Der unabhängige Verwaltungssenat des Landes Oberösterreich hat durch sein Mitglied Dr. Klempt über den Antrag der Dipl.-Ing. H L KG, vertreten durch Rechtsanwalt Dr. G L, auf Erlassung einer einstweiligen Verfügung im Vergabeverfahren "Abwasserbeseitigungsanlage Frankenmarkt, BA 09 - Erd-, Baumeister-, Rohrlieferungs- und Rohrlegearbeiten" zu Recht erkannt:

 

Dem Antrag wird stattgegeben und der Auftraggeberin Marktgemeinde F die Erteilung des Zuschlages bis zur Entscheidung in diesem Nachprüfungsverfahren, längstens aber bis 24. April 2005, untersagt.

 

Rechtsgrundlage:

§§ 1, 2, 3 und 11 Oö. Vergabenachprüfungsgesetz, LGBl.Nr. 153/2002.

 

Entscheidungsgründe:

1. Mit Eingabe vom 24.3.2005, beim Oö. Verwaltungssenat eingelangt am 25.3.2005, wurde von der Dipl.-Ing. H L KG (im Folgenden Antragstellerin) der Antrag auf Durchführung eines Nachprüfungsverfahrens und Nichtigerklärung der Zuschlagsentscheidung sowie auf Erlassung einer einstweiligen Verfügung, der Auftraggeberin die Zuschlagserteilung bis zur Entscheidung im Nachprüfungsverfahren, längstens aber für die Dauer von einem Monat nach Antragstellung, zu untersagen, gestellt.

Begründend wurde vorgebracht, dass sich die Antragstellerin mit einem ausschreibungskonformem Angebot vom 18.11.2004 fristgerecht am Vergabeverfahren beteiligt habe. Nach dem Ergebnis der Angebotseröffnung vom 18.11.2004 sei das Angebot der Antragstellerin an preislich erster Stelle gereiht worden, wobei sich aus Ausschreibungs-Abschnitt D-12 lit.h letzter Satz ergibt, dass der Zuschlag auf das Angebot mit dem niedrigsten Preis erfolge. Aus dem der Antragstellerin übermittelten Auszug aus dem Prüfbericht des Auftraggeber-Prüfingenieurs DI G K vom 21.12.2004 sei entsprechend Prüfbericht-Ziffer 12 zu entnehmen, dass der Auftraggeberin ein auf das Angebot der Antragstellerin vom 18.11.2004 lautender Vergabevorschlag unterbreitet worden sei. Dessen ungeachtet habe sich die Auftraggeberin mit Telefax vom 11.3.2005 entschlossen, das von der Antragstellerin preislich billigste Best-Angebot wegen angeblicher Mängel hinsichtlich nicht-plausibler Zusammenstellung des Gesamtpreises, spekulativer Preisgestaltung und Nichteinhaltung der vereinbarten Grundlagen der Preisermittlung gemäß § 98 Z3 BVergG 2002 auszuscheiden und eine auf die N B-GmbH ausgestellte Zuschlagsentscheidung zu fällen. Diese Zuschlagsentscheidung sei aber ausschreibungs- und vergaberechtswidrig und bilde daher den Gegenstand des vorliegenden Nachprüfungsantrages.

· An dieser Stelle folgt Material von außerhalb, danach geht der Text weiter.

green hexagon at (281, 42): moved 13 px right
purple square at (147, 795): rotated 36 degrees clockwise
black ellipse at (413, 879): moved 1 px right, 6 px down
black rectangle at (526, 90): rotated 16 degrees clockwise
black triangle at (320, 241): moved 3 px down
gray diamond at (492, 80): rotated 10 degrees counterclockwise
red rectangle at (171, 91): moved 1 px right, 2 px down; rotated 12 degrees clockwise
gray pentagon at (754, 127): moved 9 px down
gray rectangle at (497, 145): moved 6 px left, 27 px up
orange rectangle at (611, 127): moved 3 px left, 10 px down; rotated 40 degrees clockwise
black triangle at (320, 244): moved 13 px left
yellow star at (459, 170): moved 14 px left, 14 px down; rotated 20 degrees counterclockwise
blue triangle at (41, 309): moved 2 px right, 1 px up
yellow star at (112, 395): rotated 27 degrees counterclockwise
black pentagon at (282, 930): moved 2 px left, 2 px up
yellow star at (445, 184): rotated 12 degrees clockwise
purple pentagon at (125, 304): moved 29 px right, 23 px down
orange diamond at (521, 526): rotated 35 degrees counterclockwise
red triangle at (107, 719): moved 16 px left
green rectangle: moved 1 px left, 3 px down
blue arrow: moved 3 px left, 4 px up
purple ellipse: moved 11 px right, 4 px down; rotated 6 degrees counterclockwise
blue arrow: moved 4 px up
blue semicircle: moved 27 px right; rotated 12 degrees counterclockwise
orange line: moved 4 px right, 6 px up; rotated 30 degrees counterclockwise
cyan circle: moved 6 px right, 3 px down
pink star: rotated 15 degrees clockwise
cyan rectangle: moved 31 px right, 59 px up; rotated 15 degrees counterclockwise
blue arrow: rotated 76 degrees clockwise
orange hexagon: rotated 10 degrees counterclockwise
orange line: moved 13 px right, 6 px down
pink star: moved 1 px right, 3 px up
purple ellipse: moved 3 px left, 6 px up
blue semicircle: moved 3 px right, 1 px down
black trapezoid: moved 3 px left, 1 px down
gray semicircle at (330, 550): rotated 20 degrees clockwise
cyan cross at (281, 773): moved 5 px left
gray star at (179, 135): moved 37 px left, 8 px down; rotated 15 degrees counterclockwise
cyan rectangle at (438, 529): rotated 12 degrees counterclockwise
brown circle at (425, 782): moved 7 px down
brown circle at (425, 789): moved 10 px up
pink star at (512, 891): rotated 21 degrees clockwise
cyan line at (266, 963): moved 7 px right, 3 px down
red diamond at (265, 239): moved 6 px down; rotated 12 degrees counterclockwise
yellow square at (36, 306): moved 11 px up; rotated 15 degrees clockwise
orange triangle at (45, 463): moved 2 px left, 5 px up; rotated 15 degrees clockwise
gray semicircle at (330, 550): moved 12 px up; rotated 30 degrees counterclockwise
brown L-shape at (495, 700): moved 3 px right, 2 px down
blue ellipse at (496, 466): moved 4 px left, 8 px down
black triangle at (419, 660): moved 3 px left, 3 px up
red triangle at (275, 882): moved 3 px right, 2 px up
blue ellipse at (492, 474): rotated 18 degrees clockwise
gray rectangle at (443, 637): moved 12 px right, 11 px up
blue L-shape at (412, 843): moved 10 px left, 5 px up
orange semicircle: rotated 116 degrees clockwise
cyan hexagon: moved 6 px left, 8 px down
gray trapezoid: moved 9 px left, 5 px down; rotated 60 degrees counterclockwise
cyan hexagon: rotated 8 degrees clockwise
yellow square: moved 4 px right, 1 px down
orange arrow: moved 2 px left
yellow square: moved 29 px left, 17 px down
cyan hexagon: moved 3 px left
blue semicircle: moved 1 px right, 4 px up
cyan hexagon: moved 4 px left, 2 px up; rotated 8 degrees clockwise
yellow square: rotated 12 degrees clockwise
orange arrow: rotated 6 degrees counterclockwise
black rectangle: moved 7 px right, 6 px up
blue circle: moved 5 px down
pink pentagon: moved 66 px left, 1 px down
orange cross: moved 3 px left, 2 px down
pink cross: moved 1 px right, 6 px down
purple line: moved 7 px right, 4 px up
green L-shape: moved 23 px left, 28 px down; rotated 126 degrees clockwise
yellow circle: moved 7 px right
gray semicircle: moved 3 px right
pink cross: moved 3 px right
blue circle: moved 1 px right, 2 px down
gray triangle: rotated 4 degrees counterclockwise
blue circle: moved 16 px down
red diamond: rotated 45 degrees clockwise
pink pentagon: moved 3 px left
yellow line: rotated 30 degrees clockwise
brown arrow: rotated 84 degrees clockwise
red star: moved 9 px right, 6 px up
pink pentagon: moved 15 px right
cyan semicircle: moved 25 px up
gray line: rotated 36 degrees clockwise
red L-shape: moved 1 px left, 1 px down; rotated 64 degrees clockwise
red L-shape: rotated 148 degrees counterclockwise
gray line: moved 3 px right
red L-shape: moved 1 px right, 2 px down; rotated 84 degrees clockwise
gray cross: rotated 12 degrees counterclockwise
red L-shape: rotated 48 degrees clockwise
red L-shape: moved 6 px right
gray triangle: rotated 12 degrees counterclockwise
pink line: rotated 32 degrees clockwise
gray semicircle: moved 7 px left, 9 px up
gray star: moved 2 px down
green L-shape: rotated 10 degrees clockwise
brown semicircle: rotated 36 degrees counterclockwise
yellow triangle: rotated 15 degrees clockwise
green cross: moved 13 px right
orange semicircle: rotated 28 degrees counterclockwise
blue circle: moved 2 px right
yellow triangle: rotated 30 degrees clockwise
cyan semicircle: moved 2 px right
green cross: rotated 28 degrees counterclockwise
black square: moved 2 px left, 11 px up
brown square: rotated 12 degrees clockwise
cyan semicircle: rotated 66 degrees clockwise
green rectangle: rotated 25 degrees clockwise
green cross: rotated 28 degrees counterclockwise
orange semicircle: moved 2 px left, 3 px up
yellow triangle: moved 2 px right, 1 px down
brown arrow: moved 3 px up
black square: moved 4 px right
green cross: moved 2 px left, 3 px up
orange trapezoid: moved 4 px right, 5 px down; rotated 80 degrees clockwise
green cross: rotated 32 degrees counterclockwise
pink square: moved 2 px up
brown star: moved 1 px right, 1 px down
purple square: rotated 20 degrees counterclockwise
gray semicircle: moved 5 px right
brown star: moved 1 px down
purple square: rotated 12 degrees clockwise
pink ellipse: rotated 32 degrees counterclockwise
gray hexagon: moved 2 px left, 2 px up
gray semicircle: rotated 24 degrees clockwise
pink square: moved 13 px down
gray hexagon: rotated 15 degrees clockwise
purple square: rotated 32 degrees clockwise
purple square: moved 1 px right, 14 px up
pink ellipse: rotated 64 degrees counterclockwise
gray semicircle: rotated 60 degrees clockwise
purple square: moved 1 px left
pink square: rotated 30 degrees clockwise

Die Antragstellerin sei daher in ihrem vergabegesetzlichen Recht verletzt, auf der Basis ihres ausschreibungskonformen Angebotes den Zuschlag erteilt zu erhalten, weil sie das preislich billigste Angebot gelegt und dadurch das im Ausschreibungs-Abschnitt D-12 lit.h für die Zuschlagserteilung vorgesehene Angebot mit dem niedrigsten Preis gelegt habe. Die von der Auftraggeberin - entgegen dem Vergabevorschlag seines bestellten Prüfingenieurs - vor Fällung der Zuschlagsentscheidung verfügte Ausscheidung widerspricht den ausgelobten Angebots-Prüfkriterien und sei daher vergaberechtswidrig erfolgt, weshalb auch die Zuschlagsentscheidung vergaberechtswidrig sei. Weiters werde ein Verstoß gegen die aus dem Gleichbehandlungsgrundsatz des § 21 Abs.1 BVergG abgeleitete Begründungspflicht der Auftraggeberin geltend gemacht.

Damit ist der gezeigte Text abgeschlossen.